Оттого мы уехали из России, что нужно нам было остаться русскими в своем, особом обличии, в своей внутренней тональности, и, право, политика тут ни при чем или, во всяком случае, при чем-то второстепенном. Да, бесспорно, революция дала нашей судьбе определенные бытовые формы, отъезд фактический, а не аллегорический был вызван именно революцией, именно крушением привычного для нас мира. Разумеется, возможность писать по-своему, думать и жить по-своему, пусть и без пайков, без разъездов по заграничным конгрессам и без дач в Переделкине, имела значение первичное. Кто же это отрицает, кто может об этом забыть? Но не все этим исчерпывается, а если бы этим исчерпалось, то действительно осталось бы нам только «плакать на реках вавилонских». Однако слез нет и плакать не о чем.
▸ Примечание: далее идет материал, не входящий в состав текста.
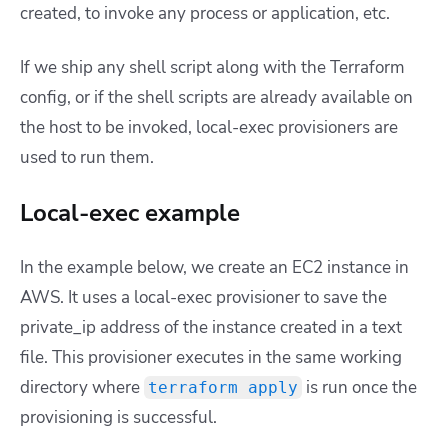
created, to invoke any process or application, etc.
If we ship any shell script along with the Terraform
config, or if the shell scripts are already available on
the host to be invoked, local-exec provisioners are
used to run them.
Local-exec example
In the example below, we create an EC2 instance in
AWS. It uses a local-exec provisioner to save the
private_ip address of the instance created in a text
file. This provisioner executes in the same working
directory where
is run once the
terraform apply
provisioning is successful.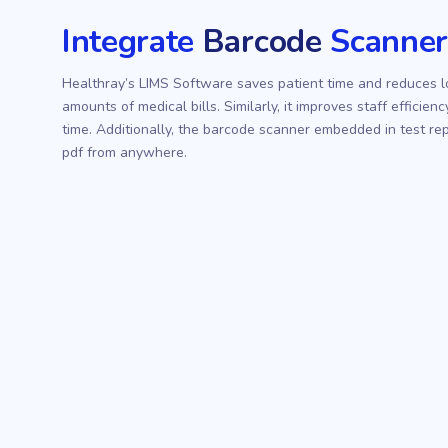
Integrate
Barcode
Scanne
Healthray’s LIMS Software saves patient time and reduces l
amounts of medical bills. Similarly, it improves staff effici
time. Additionally, the barcode scanner embedded in test repo
pdf from anywhere.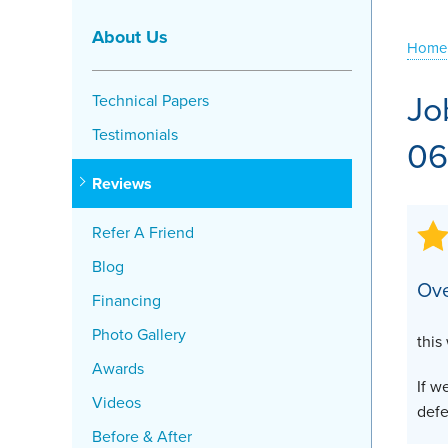
Crawl Space Problems
About Us
Home
Crawl Space Repair Solutions
Jo
Technical Papers
Testimonials
06
Reviews
Refer A Friend
Blog
Ove
Financing
Photo Gallery
this
Awards
If w
Videos
defe
Before & After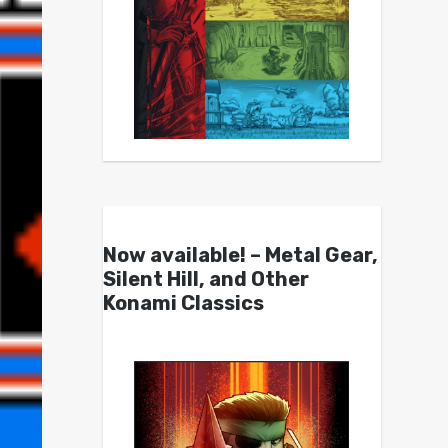
Now available! – Metal Gear,
Silent Hill, and Other
Konami Classics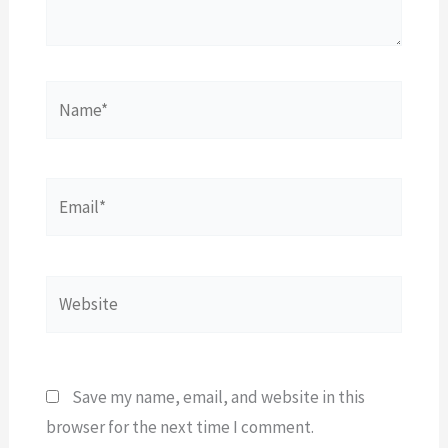
Name*
Email*
Website
Save my name, email, and website in this
browser for the next time I comment.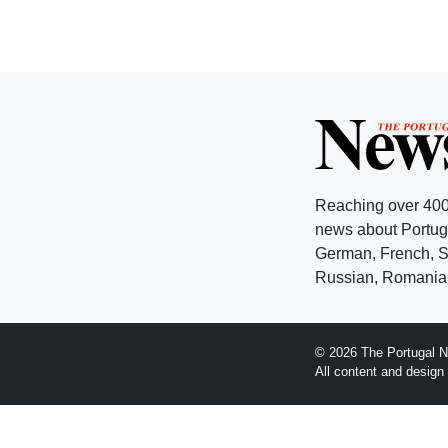
Reaching over 400
news about Portuga
German, French, Sw
Russian, Romanian
© 2026 The Portugal N
All content and desig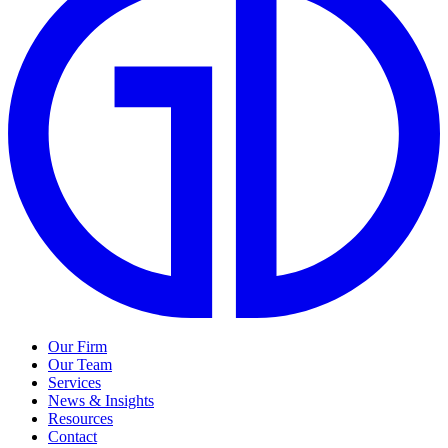
Our Firm
Our Team
Services
News & Insights
Resources
Contact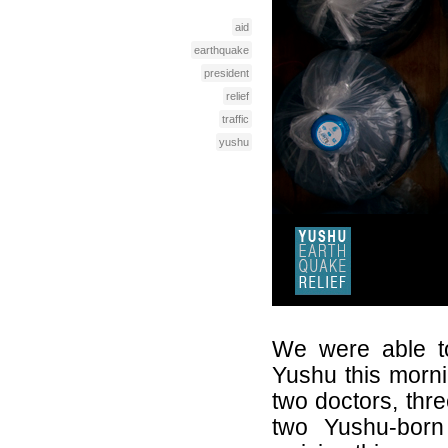
aid
earthquake
president
relief
traffic
yushu
We were able to
Yushu this morn
two doctors, thre
two Yushu-born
Понятие неизбежности, безотрадное и давящее, с понятием необходимости вовсе не тождественно: в данном случае была необходимость.
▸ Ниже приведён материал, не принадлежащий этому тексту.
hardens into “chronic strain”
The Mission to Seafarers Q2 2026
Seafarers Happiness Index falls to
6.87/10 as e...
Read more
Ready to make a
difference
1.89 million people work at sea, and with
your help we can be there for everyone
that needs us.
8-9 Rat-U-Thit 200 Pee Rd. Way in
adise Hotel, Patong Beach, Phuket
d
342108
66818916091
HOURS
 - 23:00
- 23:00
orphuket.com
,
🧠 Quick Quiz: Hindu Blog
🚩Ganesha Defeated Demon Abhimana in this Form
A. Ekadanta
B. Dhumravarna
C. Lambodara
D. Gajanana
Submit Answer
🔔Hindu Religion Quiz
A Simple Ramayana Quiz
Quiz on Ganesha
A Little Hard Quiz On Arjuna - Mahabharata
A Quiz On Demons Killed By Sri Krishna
Есть две России, и уходит это раздвоение корнями своими далеко, далеко вглубь, по-видимому, к тому, что сделал Петр, – сделал слишком торопливо и грубо, чтобы некоторые органические ткани не оказались порваны. Смешно теперь, после всего на эти темы написанного, к петровской хирургической операции возвращаться, смешно повторять славянофильские обвинения, да и преемственность тут едва намечена, и, думая о ней, убеждаешься, что найти для нее твердые обоснования было бы трудно. Есть две России, и одна, многомиллионная, тяжелая, тяжелодумная, – впрочем, тут подвертываются под перо десятки эпитетов, вплоть до блоковского «толстозадая», – одна Россия как бы выпирает другую, не то что ненавидя ее, а скорей не понимая ее, косясь на нее с недоумением и ощущая в ней что-то чуждое. Другая, вторая Россия… для нее подходящих эпитетов нашлось бы меньше. Но самое важное в ее облике то, что она не сомневается в полноправной своей принадлежности к родной стихии, не сомневается и никогда не сомневалась. Космополитизмом она не грешна; «космополит – нуль, хуже нуля», сказал, если не изменяет мне память, Тургенев в «Рудине». На что бы она ни натолкнулась, в какие пустыни ни забрела бы, она – Россия, дух от духа ее, плоть от плоти ее, и никакими охотнорядскими выталкиваниями и выпираниями, дореволюционными или новейшими, этого ее убеждения не поколебать.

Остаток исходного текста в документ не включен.